The lines to copy are those in the listing that hold the word "Покупки".

===============

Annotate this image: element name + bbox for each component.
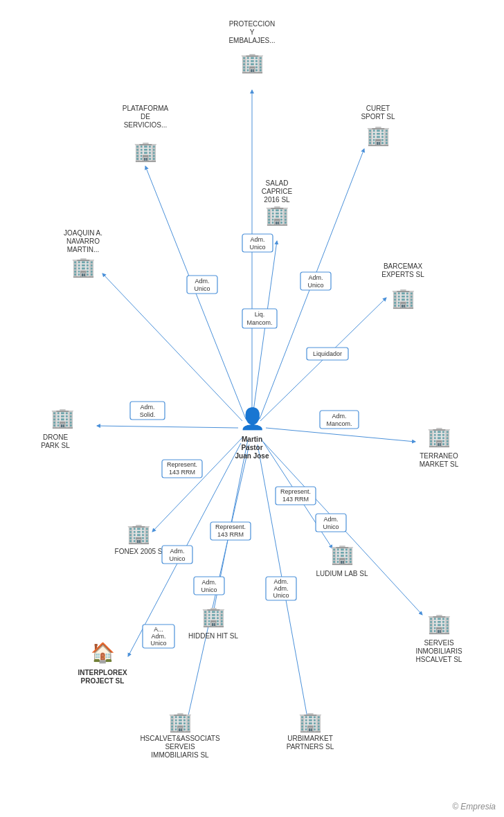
role-text-rep-2a: Represent. bbox=[215, 523, 246, 530]
label-drone1: DRONE bbox=[43, 433, 68, 441]
building-icon-interplorex: 🏠 bbox=[91, 641, 115, 664]
role-text-interp-c: Unico bbox=[150, 640, 166, 647]
label-drone2: PARK SL bbox=[41, 442, 70, 449]
building-icon-proteccion: 🏢 bbox=[240, 51, 264, 74]
network-graph: 🏢 PROTECCION Y EMBALAJES... 🏢 PLATAFORMA… bbox=[0, 0, 504, 817]
center-person-icon[interactable]: 👤 bbox=[240, 406, 266, 431]
center-person-name2: Pastor bbox=[241, 444, 262, 451]
label-salad2: CAPRICE bbox=[262, 188, 293, 195]
role-text-fonex-b: Unico bbox=[169, 555, 185, 562]
center-person-name3: Juan Jose bbox=[235, 452, 269, 460]
role-text-interp-b: Adm. bbox=[151, 633, 165, 640]
role-text-rep-1b: 143 RRM bbox=[169, 469, 195, 476]
label-plataforma1: PLATAFORMA bbox=[123, 105, 169, 112]
label-plataforma3: SERVICIOS... bbox=[124, 121, 168, 129]
role-text-adm-2a: Adm. bbox=[250, 236, 264, 243]
label-barcemax1: BARCEMAX bbox=[384, 262, 422, 270]
label-proteccion2: Y bbox=[250, 28, 255, 36]
label-serveis1: SERVEIS bbox=[424, 639, 453, 647]
building-icon-curet: 🏢 bbox=[366, 124, 390, 147]
role-text-fonex-a: Adm. bbox=[170, 548, 184, 555]
building-icon-serveis: 🏢 bbox=[427, 612, 451, 635]
center-person-name1: Martin bbox=[242, 436, 262, 443]
role-text-aau-a: Adm. bbox=[273, 578, 288, 585]
building-icon-barcemax: 🏢 bbox=[391, 287, 415, 309]
svg-line-7 bbox=[266, 428, 415, 442]
role-text-hh-a: Adm. bbox=[201, 579, 216, 586]
role-text-rep-2b: 143 RRM bbox=[217, 531, 244, 538]
label-salad3: 2016 SL bbox=[264, 196, 290, 204]
role-text-aau-c: Unico bbox=[273, 592, 289, 599]
label-joaquin1: JOAQUIN A. bbox=[64, 229, 102, 237]
role-text-adm-2b: Unico bbox=[249, 244, 265, 251]
building-icon-urbimarket: 🏢 bbox=[298, 710, 323, 733]
building-icon-drone: 🏢 bbox=[51, 406, 75, 429]
label-serveis2: INMOBILIARIS bbox=[415, 647, 462, 655]
building-icon-hiddenhit: 🏢 bbox=[201, 605, 226, 628]
building-icon-hscalvet: 🏢 bbox=[168, 710, 192, 733]
label-interplorex1: INTERPLOREX bbox=[78, 669, 127, 676]
label-hscalvet1: HSCALVET&ASSOCIATS bbox=[140, 735, 220, 742]
role-text-adm-1b: Unico bbox=[194, 285, 210, 292]
label-fonex: FONEX 2005 S bbox=[115, 548, 163, 555]
label-barcemax2: EXPERTS SL bbox=[381, 271, 424, 278]
role-text-ludium-b: Unico bbox=[323, 523, 339, 530]
label-urbi1: URBIMARKET bbox=[287, 735, 333, 742]
label-hscalvet3: IMMOBILIARIS SL bbox=[151, 751, 209, 759]
role-text-adm-3a: Adm. bbox=[308, 274, 323, 281]
label-curet1: CURET bbox=[366, 105, 390, 112]
label-proteccion3: EMBALAJES... bbox=[228, 37, 275, 44]
building-icon-plataforma: 🏢 bbox=[134, 140, 158, 163]
building-icon-fonex: 🏢 bbox=[127, 522, 151, 545]
label-ludium: LUDIUM LAB SL bbox=[316, 570, 368, 577]
role-text-liquidador: Liquidador bbox=[313, 350, 342, 357]
role-text-interp-a: A... bbox=[154, 626, 163, 633]
svg-line-3 bbox=[252, 241, 277, 421]
role-text-rep-3a: Represent. bbox=[280, 488, 311, 495]
label-terraneo2: MARKET SL bbox=[420, 460, 459, 468]
svg-line-8 bbox=[152, 436, 244, 532]
label-proteccion: PROTECCION bbox=[229, 20, 276, 28]
label-terraneo1: TERRANEO bbox=[420, 452, 458, 460]
role-text-ludium-a: Adm. bbox=[323, 516, 338, 523]
label-hscalvet2: SERVEIS bbox=[165, 743, 195, 751]
role-text-mancom-b: Mancom. bbox=[326, 420, 352, 427]
label-plataforma2: DE bbox=[141, 113, 150, 120]
watermark: © Empresia bbox=[452, 802, 496, 811]
label-serveis3: HSCALVET SL bbox=[416, 656, 462, 663]
label-salad1: SALAD bbox=[266, 179, 289, 187]
role-text-adm-3b: Unico bbox=[307, 282, 323, 289]
label-interplorex2: PROJECT SL bbox=[81, 677, 125, 685]
building-icon-ludium: 🏢 bbox=[330, 543, 354, 566]
building-icon-terraneo: 🏢 bbox=[427, 425, 451, 448]
label-joaquin3: MARTIN... bbox=[67, 246, 99, 253]
label-hiddenhit: HIDDEN HIT SL bbox=[188, 632, 238, 640]
svg-line-6 bbox=[97, 426, 238, 428]
role-text-mancom-a: Adm. bbox=[332, 413, 346, 420]
building-icon-salad: 🏢 bbox=[265, 204, 289, 226]
building-icon-joaquin: 🏢 bbox=[71, 255, 96, 278]
role-text-adm-1a: Adm. bbox=[195, 278, 209, 285]
label-joaquin2: NAVARRO bbox=[66, 237, 100, 245]
label-curet2: SPORT SL bbox=[361, 113, 395, 120]
role-text-solid-a: Adm. bbox=[140, 404, 154, 411]
role-text-hh-b: Unico bbox=[201, 586, 217, 593]
label-urbi2: PARTNERS SL bbox=[287, 743, 334, 751]
role-text-rep-3b: 143 RRM bbox=[282, 496, 309, 503]
svg-line-4 bbox=[102, 273, 242, 421]
role-text-liq-b: Mancom. bbox=[246, 319, 272, 326]
role-text-solid-b: Solid. bbox=[140, 411, 156, 418]
role-text-rep-1a: Represent. bbox=[167, 461, 197, 468]
role-text-aau-b: Adm. bbox=[273, 585, 288, 592]
role-text-liq-a: Liq. bbox=[255, 311, 265, 318]
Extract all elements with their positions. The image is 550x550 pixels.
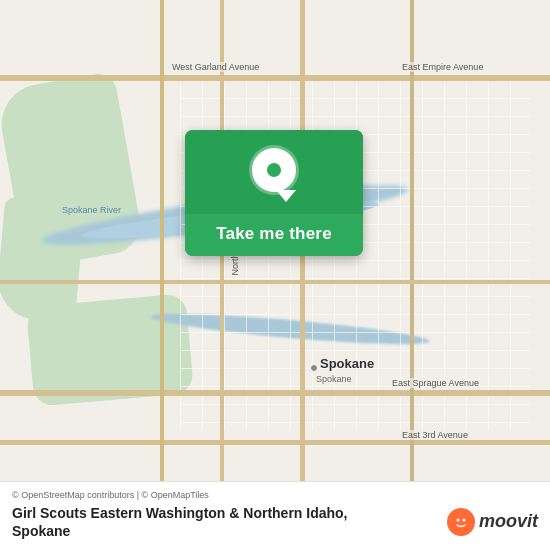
bottom-bar: © OpenStreetMap contributors | © OpenMap… — [0, 481, 550, 550]
river-label: Spokane River — [60, 205, 123, 215]
sprague-avenue-road — [0, 390, 550, 396]
west-road-1 — [160, 0, 164, 550]
third-label: East 3rd Avenue — [400, 430, 470, 440]
bottom-info-row: Girl Scouts Eastern Washington & Norther… — [12, 504, 538, 540]
moovit-svg-icon — [451, 512, 471, 532]
svg-point-2 — [462, 518, 465, 521]
mid-road — [0, 280, 550, 284]
take-me-there-button[interactable]: Take me there — [185, 214, 363, 256]
city-label-small: Spokane — [316, 374, 352, 384]
city-label-main: Spokane — [320, 356, 374, 371]
spokane-city-dot — [310, 364, 318, 372]
svg-point-1 — [456, 518, 459, 521]
division-street-road — [300, 0, 305, 550]
action-card-icon-area — [185, 130, 363, 214]
garland-label: West Garland Avenue — [170, 62, 261, 72]
sprague-label: East Sprague Avenue — [390, 378, 481, 388]
svg-point-0 — [452, 513, 470, 531]
location-title-line1: Girl Scouts Eastern Washington & Norther… — [12, 504, 348, 522]
action-card[interactable]: Take me there — [185, 130, 363, 256]
east-road-1 — [410, 0, 414, 550]
empire-label: East Empire Avenue — [400, 62, 485, 72]
location-pin-icon — [252, 148, 296, 200]
location-title-line2: Spokane — [12, 522, 348, 540]
garland-avenue-road — [0, 75, 550, 81]
third-avenue-road — [0, 440, 550, 445]
location-title-block: Girl Scouts Eastern Washington & Norther… — [12, 504, 348, 540]
map-container: West Garland Avenue East Empire Avenue N… — [0, 0, 550, 550]
moovit-logo: moovit — [447, 508, 538, 536]
maple-street-road — [220, 0, 224, 550]
map-attribution: © OpenStreetMap contributors | © OpenMap… — [12, 490, 538, 500]
moovit-text-label: moovit — [479, 511, 538, 532]
moovit-face-icon — [447, 508, 475, 536]
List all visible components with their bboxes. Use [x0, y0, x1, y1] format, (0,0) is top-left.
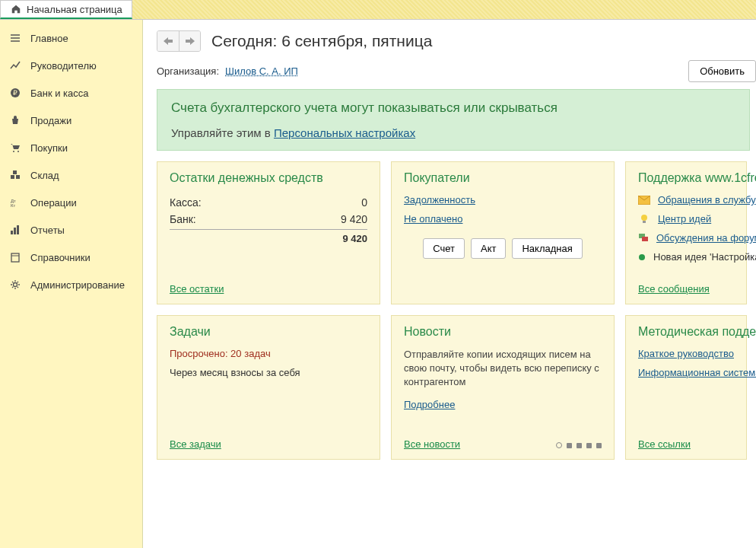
- home-icon: [10, 3, 22, 15]
- svg-point-3: [17, 151, 19, 152]
- sidebar-label: Покупки: [30, 142, 68, 154]
- sidebar-label: Справочники: [30, 252, 91, 263]
- org-link[interactable]: Шилов С. А. ИП: [225, 65, 298, 77]
- support-item[interactable]: Обсуждения на форуме: [638, 232, 734, 244]
- sidebar-label: Продажи: [30, 115, 71, 126]
- tasks-overdue: Просрочено: 20 задач: [170, 348, 367, 359]
- all-links-link[interactable]: Все ссылки: [638, 438, 691, 450]
- support-item[interactable]: Обращения в службу: [638, 194, 734, 206]
- balance-row-bank: Банк: 9 420: [170, 211, 367, 228]
- card-title: Покупатели: [404, 171, 602, 185]
- invoice-button[interactable]: Счет: [423, 238, 465, 259]
- card-title: Методическая поддержка: [638, 325, 734, 339]
- pager-dot[interactable]: [577, 443, 582, 448]
- sidebar-item-manager[interactable]: Руководителю: [0, 52, 142, 79]
- boxes-icon: [9, 169, 21, 181]
- sidebar-label: Операции: [30, 197, 77, 209]
- card-method: Методическая поддержка Краткое руководст…: [625, 315, 747, 460]
- tab-bar: Начальная страница: [0, 0, 756, 20]
- sidebar-item-admin[interactable]: Администрирование: [0, 271, 142, 298]
- card-balances: Остатки денежных средств Касса: 0 Банк: …: [157, 161, 380, 304]
- svg-rect-17: [643, 221, 646, 223]
- pager-dot[interactable]: [567, 443, 572, 448]
- sidebar-label: Главное: [30, 33, 68, 44]
- pager-dot[interactable]: [556, 442, 562, 448]
- sidebar-label: Склад: [30, 170, 59, 181]
- svg-point-16: [641, 215, 647, 221]
- card-title: Задачи: [170, 325, 367, 339]
- sidebar-item-catalogs[interactable]: Справочники: [0, 244, 142, 271]
- sidebar-item-bank[interactable]: ₽ Банк и касса: [0, 79, 142, 107]
- svg-rect-4: [11, 175, 14, 179]
- card-title: Остатки денежных средств: [170, 171, 367, 185]
- forward-button[interactable]: [179, 31, 200, 51]
- all-news-link[interactable]: Все новости: [404, 438, 460, 450]
- sidebar: Главное Руководителю ₽ Банк и касса Прод…: [0, 20, 143, 548]
- svg-text:₽: ₽: [13, 89, 17, 97]
- card-news: Новости Отправляйте копии исходящих писе…: [391, 315, 615, 460]
- svg-rect-10: [14, 228, 16, 234]
- card-buyers: Покупатели Задолженность Не оплачено Сче…: [391, 161, 615, 304]
- all-balances-link[interactable]: Все остатки: [170, 283, 224, 295]
- all-messages-link[interactable]: Все сообщения: [638, 283, 710, 295]
- content-area: Сегодня: 6 сентября, пятница Организация…: [143, 20, 756, 548]
- bag-icon: [9, 114, 21, 126]
- news-pager[interactable]: [556, 442, 602, 448]
- banner-title: Счета бухгалтерского учета могут показыв…: [171, 100, 735, 116]
- sidebar-label: Администрирование: [30, 279, 125, 291]
- banner-text: Управляйте этим в Персональных настройка…: [171, 126, 735, 139]
- all-tasks-link[interactable]: Все задачи: [170, 438, 221, 450]
- banner-link[interactable]: Персональных настройках: [274, 126, 415, 139]
- sidebar-item-main[interactable]: Главное: [0, 24, 142, 52]
- operations-icon: ДтКт: [9, 196, 21, 209]
- cart-icon: [9, 142, 21, 154]
- pager-dot[interactable]: [586, 443, 592, 448]
- tab-home[interactable]: Начальная страница: [0, 0, 132, 19]
- card-tasks: Задачи Просрочено: 20 задач Через месяц …: [157, 315, 380, 460]
- act-button[interactable]: Акт: [471, 238, 506, 259]
- svg-rect-12: [11, 253, 19, 262]
- method-link-info[interactable]: Информационная система: [638, 367, 734, 378]
- sidebar-item-purchases[interactable]: Покупки: [0, 134, 142, 161]
- book-icon: [9, 251, 21, 263]
- sidebar-label: Отчеты: [30, 225, 65, 236]
- support-item: Новая идея 'Настройка': [638, 251, 734, 263]
- chart-icon: [9, 224, 21, 236]
- trend-icon: [9, 59, 21, 72]
- sidebar-label: Банк и касса: [30, 88, 89, 99]
- pager-dot[interactable]: [596, 443, 602, 448]
- news-text: Отправляйте копии исходящих писем на сво…: [404, 348, 602, 390]
- back-button[interactable]: [157, 31, 179, 51]
- balance-total: 9 420: [170, 229, 367, 244]
- sidebar-item-reports[interactable]: Отчеты: [0, 216, 142, 244]
- mail-icon: [638, 195, 650, 206]
- debt-link[interactable]: Задолженность: [404, 194, 602, 206]
- card-support: Поддержка www.1cfresh Обращения в службу…: [625, 161, 747, 304]
- support-item[interactable]: Центр идей: [638, 213, 734, 225]
- sidebar-label: Руководителю: [30, 60, 97, 72]
- svg-point-2: [13, 151, 14, 152]
- task-item: Через месяц взносы за себя: [170, 367, 367, 378]
- page-title: Сегодня: 6 сентября, пятница: [211, 32, 432, 50]
- card-title: Новости: [404, 325, 602, 339]
- method-link-guide[interactable]: Краткое руководство: [638, 348, 734, 359]
- bulb-icon: [638, 214, 650, 225]
- sidebar-item-warehouse[interactable]: Склад: [0, 161, 142, 189]
- waybill-button[interactable]: Накладная: [512, 238, 582, 259]
- unpaid-link[interactable]: Не оплачено: [404, 213, 602, 225]
- balance-row-cash: Касса: 0: [170, 194, 367, 211]
- news-more-link[interactable]: Подробнее: [404, 399, 455, 410]
- svg-point-14: [14, 283, 17, 287]
- svg-rect-19: [642, 237, 648, 241]
- sidebar-item-operations[interactable]: ДтКт Операции: [0, 189, 142, 216]
- svg-text:Кт: Кт: [11, 203, 15, 207]
- gear-icon: [9, 279, 21, 291]
- ruble-icon: ₽: [9, 87, 21, 99]
- svg-rect-9: [11, 231, 13, 234]
- nav-buttons: [157, 30, 201, 52]
- svg-rect-11: [17, 225, 19, 234]
- refresh-button[interactable]: Обновить: [688, 60, 756, 82]
- sidebar-item-sales[interactable]: Продажи: [0, 107, 142, 134]
- tab-label: Начальная страница: [27, 4, 122, 15]
- info-banner: Счета бухгалтерского учета могут показыв…: [157, 89, 750, 151]
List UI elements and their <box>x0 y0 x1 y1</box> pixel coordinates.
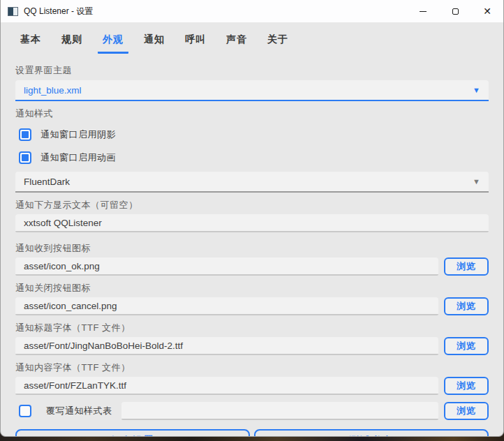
cancel-icon-browse-button[interactable]: 浏览 <box>444 297 489 315</box>
cancel-icon-row: 浏览 <box>15 297 489 315</box>
close-button[interactable]: ✕ <box>471 0 503 22</box>
minimize-icon <box>420 11 427 12</box>
app-icon <box>8 7 18 16</box>
test-popup-button[interactable]: 测试弹窗 <box>254 429 489 437</box>
title-font-input[interactable] <box>15 337 438 355</box>
save-settings-button[interactable]: 保存设置 <box>15 429 250 437</box>
shadow-checkbox-row: 通知窗口启用阴影 <box>15 126 489 143</box>
maximize-icon <box>452 8 459 15</box>
bottom-text-input[interactable] <box>15 214 489 232</box>
content-font-label: 通知内容字体（TTF 文件） <box>15 361 489 374</box>
content-font-browse-button[interactable]: 浏览 <box>444 377 489 395</box>
tab-appearance[interactable]: 外观 <box>98 29 128 54</box>
close-icon: ✕ <box>483 6 491 16</box>
cancel-icon-input[interactable] <box>15 297 438 315</box>
theme-select-value: light_blue.xml <box>24 85 82 96</box>
override-stylesheet-browse-button[interactable]: 浏览 <box>444 402 489 420</box>
window-style-select-value: FluentDark <box>24 177 70 187</box>
action-buttons: 保存设置 测试弹窗 <box>15 429 489 437</box>
theme-label: 设置界面主题 <box>15 64 489 77</box>
tab-bar: 基本 规则 外观 通知 呼叫 声音 关于 <box>1 22 503 54</box>
window-controls: ✕ <box>407 0 503 22</box>
tab-basic[interactable]: 基本 <box>15 29 46 54</box>
bottom-text-label: 通知下方显示文本（可留空） <box>15 199 489 211</box>
override-stylesheet-input[interactable] <box>121 402 439 420</box>
animation-checkbox-label: 通知窗口启用动画 <box>40 151 116 164</box>
window-style-select[interactable]: FluentDark ▼ <box>15 172 489 193</box>
settings-window: QQ Listener - 设置 ✕ 基本 规则 外观 通知 呼叫 声音 关于 … <box>0 0 504 437</box>
window-title: QQ Listener - 设置 <box>24 6 93 17</box>
minimize-button[interactable] <box>407 0 439 22</box>
tab-sound[interactable]: 声音 <box>221 29 252 54</box>
tab-notification[interactable]: 通知 <box>139 29 170 54</box>
ok-icon-label: 通知收到按钮图标 <box>15 242 489 255</box>
override-stylesheet-checkbox[interactable] <box>19 405 31 417</box>
tab-call[interactable]: 呼叫 <box>180 29 211 54</box>
override-stylesheet-label: 覆写通知样式表 <box>46 405 112 417</box>
ok-icon-browse-button[interactable]: 浏览 <box>444 257 489 276</box>
ok-icon-input[interactable] <box>15 257 438 276</box>
title-font-row: 浏览 <box>15 337 489 355</box>
animation-checkbox-row: 通知窗口启用动画 <box>15 149 489 166</box>
animation-checkbox[interactable] <box>19 151 31 164</box>
chevron-down-icon: ▼ <box>473 86 480 94</box>
title-font-label: 通知标题字体（TTF 文件） <box>15 322 489 334</box>
maximize-button[interactable] <box>439 0 471 22</box>
chevron-down-icon: ▼ <box>473 177 480 186</box>
override-stylesheet-row: 覆写通知样式表 浏览 <box>15 402 489 420</box>
notify-style-label: 通知样式 <box>15 107 489 120</box>
tab-rules[interactable]: 规则 <box>57 29 87 54</box>
cancel-icon-label: 通知关闭按钮图标 <box>15 282 489 294</box>
appearance-panel: 设置界面主题 light_blue.xml ▼ 通知样式 通知窗口启用阴影 通知… <box>1 54 503 437</box>
shadow-checkbox-label: 通知窗口启用阴影 <box>40 128 116 141</box>
tab-about[interactable]: 关于 <box>262 29 293 54</box>
titlebar: QQ Listener - 设置 ✕ <box>1 0 503 22</box>
content-font-input[interactable] <box>15 377 438 395</box>
content-font-row: 浏览 <box>15 377 489 395</box>
shadow-checkbox[interactable] <box>19 128 31 141</box>
ok-icon-row: 浏览 <box>15 257 489 276</box>
title-font-browse-button[interactable]: 浏览 <box>444 337 489 355</box>
theme-select[interactable]: light_blue.xml ▼ <box>15 80 489 101</box>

===============

# Answer box
- sidebar-label: Покупки: [30, 142, 68, 154]
- sidebar-item-purchases[interactable]: Покупки: [0, 134, 142, 161]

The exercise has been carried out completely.